Good luck, little one!


----------



## RachandNito (Nov 21, 2008)

Winry did just fine and is spending the night at the clinic on a CRI to get her through the first 24 hours. I will see her tomorrow morning and try to hop on the clinic computer to let you all know how she is doing.


----------



## Susan (Mar 29, 2010)

I'm happy to hear she came through the surgery well. I hope tomorrow morning's update is also positive. Get well soon Winry!


----------



## RachandNito (Nov 21, 2008)

PHEW! Crazy, insane, busy busy busy day, I just didn't have time to get online any sooner than this.
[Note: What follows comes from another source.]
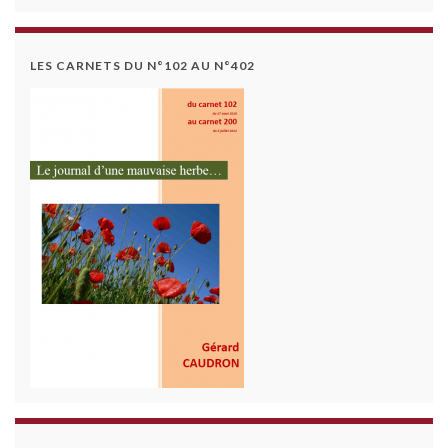
LES CARNETS DU N°102 AU N°402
Winry is in pain, like I suspected, but she is doing ok. She was freaking out this morning and the moment I walked in the door I didn't even have my coat off and the other techs were like RACHEL YOU NEED TO CONSOLE WINRY!! Everyone was amazed by how easily she calmed down after she heard my voice. She just had to pee really bad and was very hungry! Only I know how to get her to pee on her own though :lol: But after she relieved herself and had some breakfast, she was content. She spent the day relaxing while I worked and then just now she had her bandage changed which she was not happy with at all. Now I have to go drive the clinic van to transport 50+ cats who were spayed today 2 hours north (the things I let myself get talked in to!) and it's another 2 hours back so she's gotta hang out at the clinic for a while this evening but we are gonna have a very special time planned for when we get home tonight. All the attention, shaved turkey, and cuddling she could ever want. 
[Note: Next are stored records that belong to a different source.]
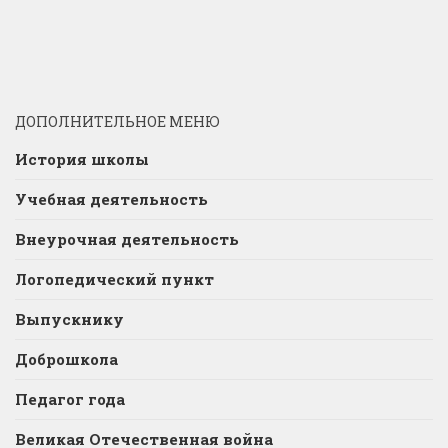
ДОПОЛНИТЕЛЬНОЕ МЕНЮ
История школы
Учебная деятельность
Внеурочная деятельность
Логопедический пункт
Выпускнику
Доброшкола
Педагог года
Великая Отечественная война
Did I mention that by the end of the day I'll have worked over 14 hours straight?


----------



## Greenport ferals (Oct 30, 2010)

Great update for Winly fans, thank you Rachel. 

Please be careful on the roads (holiday traffic.)


----------



## RachandNito (Nov 21, 2008)

PHEW! We finally made it. I just worked the longest day of my life- 16 hour shift! But all the animals were delivered home safely as were Winly and myself. Winly has been very agitated since we left the clinic. She'd messed with her catheter while she was alone at the clinic it seems because it was no longer patent when I checked it just now so I decided to pull it. And no wonder she was so upset- whoever taped the catheter in mistakenly used the wrong tape and it was so adhered to her skin she was screaming as I even tried to peel the first little bit. So I had to sedate her with a bit of Dexmedetomidine to take the edge off, and I got that catheter pulled. I only gave her enough to really have a noticeable effect for about 10 minutes, so now she is much happier and laying right next to me in my bed.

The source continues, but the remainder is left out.